Inspiring peopleAnca Pordea

Evolution and enzymes
Researcher in Industrial Biotechnology
Anca Pordea
How would you explain your research?

What we are trying to do is to manipulate enzymes in order to persuade them to do reactions they don’t normally do. In your own body for example, a particular enzyme we work with is called alcohol dehydrogenase, and that degrades alcohol when you drink. What we are trying to do is to modify that enzyme and make it do different reactions than the natural one that it’s catalysing.

The first reaction I ever did caught fire!
What inspired you to pursue this area?

It mainly comes from what I was doing during my PhD: the area was very new when I started my doctorate. There had been something published in the 1970s, but the area wasn’t very developed. The person I did my PhD with is actually the best known person in the world in this field, and I contributed to that. In a sense it was him that inspired me personally – I thought that it sounded cool, and it just worked out.

The reactions I want to do are generally difficult reactions to get right – the first reaction I ever did caught fire! So I wanted to design the same reaction with an enzyme that doesn’t catch fire in water! [laughs]

How will your research affect the average person?

I’m hopeful this would impact on designing catalytic approaches to make chemicals in a less energy consuming way. The chemicals at the moment are relatively complex, so mainly it is pharmaceutical industry that is looking at this now, but hopefully more and more chemicals that are less complex will benefit in the future.

What has been the greatest moment of your career so far?

I was happy to get a lectureship here: I wanted to work in academia, and I moved country for it because I found a project here that someone used to be doing. Remember my reaction that caught fire? The only person in the world to have published on that reaction being performed by an enzyme was here – it was very, very lucky. I’m hoping I can pick it up at some point in the future.

What advice would you give to someone starting out?

Try and have as much fun as you can! I know the PhD can be up and down, but I had a lot of fun in my PhD, by knowing people, and discussing science with them, and also simply with lab work. Try and be open to that.

There’s a relatively high amount of work involved – you have to put the work in. You have to be curious, to discover, to go read. It’s never been a 9 to 5 since I started my PhD, but I think that relates to the fun, because if you consider it fun, it’s not really so daunting to go to the lab and do a reaction at 8pm or whatever.

I think it’s very valuable to try and understand the different disciplines. So I’m currently in an engineering department, I’m a chemist, and I learned biotechnology in my postdoc. I think it’s very important to understand other people, and to respect what they do, and to be a bit humble about it. You might know all the engineering in the world, but there are so many things you don’t know, and cool ideas can come out if you think outside your discipline.

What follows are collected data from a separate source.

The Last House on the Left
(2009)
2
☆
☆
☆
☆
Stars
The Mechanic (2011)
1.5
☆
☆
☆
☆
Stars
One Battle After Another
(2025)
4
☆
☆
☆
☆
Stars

Cool ideas can come out if you think outside your discipline
What is the biggest challenge in your field?

The biggest drawback is that natural enzymes are almost perfectly evolved, and artificial enzymes are not – they don’t have the selectivities and the activities that natural enzymes have, and the challenge is to understand why.

What is your best memory of being in Nottingham?

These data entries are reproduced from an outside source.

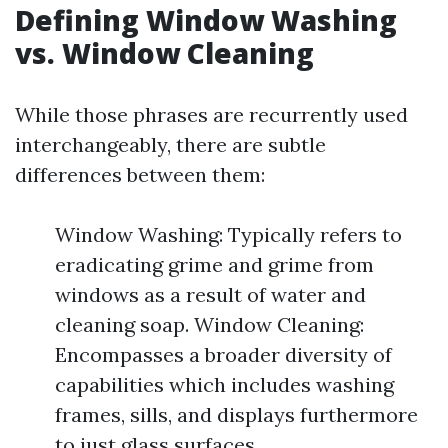
Defining Window Washing
vs. Window Cleaning
While those phrases are recurrently used
interchangeably, there are subtle
differences between them:
Window Washing: Typically refers to
eradicating grime and grime from
windows as a result of water and
cleaning soap. Window Cleaning:
Encompasses a broader diversity of
capabilities which includes washing
frames, sills, and displays furthermore
to just glass surfaces.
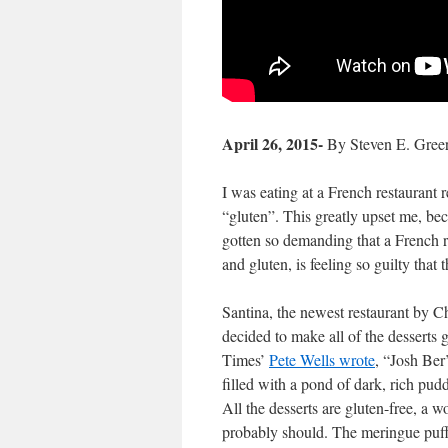
April 26, 2015-
By Steven E. Gree
I was eating at a French restaurant r
“gluten”.
This greatly upset me, bec
gotten so demanding that a French 
and gluten, is feeling so guilty that
Santina, the newest restaurant by 
decided to make all of the desserts 
Times’
Pete Wells wrote
, “Josh Ber’
filled with a pond of dark, rich pud
All the desserts are gluten-free, a w
probably should. The meringue puff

I’m not sure I should speak about it, but I think I’ve got my first grant. It’s not an official thing yet, and I’m very very happy, because it’s the first time I’ve got a grant that’s really my own thing, and I spent a lot of time developing it.

Another thing was when I was asked to coordinate a European doctoral training centre proposal, with quite a lot of people that when I was a PhD student they were already stars, and the encouragement and confidence I received was great.

What would you ask an expert in your field 50 years from now?

There’s an aspect which is evolution in the lab – millions of years of evolution you can now perform in a lab experiment on bacteria. I guess I would ask them how long it takes now – at the moment it takes six months. If it could take a week? That would change things.

If you weren’t doing this, what would you be doing?

I like going up the mountains. So, if I wasn’t doing this, I don’t know what I’d be doing, but I would be travelling up mountains, being a guide or a climber or something. If not that, then just discovering and studying plants, organisms, geography, geology… anything that has to do with the great outdoors. I’m still dreaming about building a lab up the mountains!

What research other than your own really excites you right now?

So, it’s sort of in my field, but the first thing I thought of is scientists trying to find out how life started on earth. So, putting molecules together under different conditions of temperature, pressure, concentration, whatever they do. To see how amino acids got formed first, or how amino acids go together to form peptides and proteins. It’s quite interesting to find out how life evolved out of a soup.

Global Research Theme
Sustainable Societies

Research Priority Area 
Industrial Biotechnology

Anca Pordea is an Assistant Professor in the Department of Chemical and Environmental Engineering. She has worked in academic institutions in France, Switzerland and the UK, and is currently working on the design of enzymes for organic chemical transformations.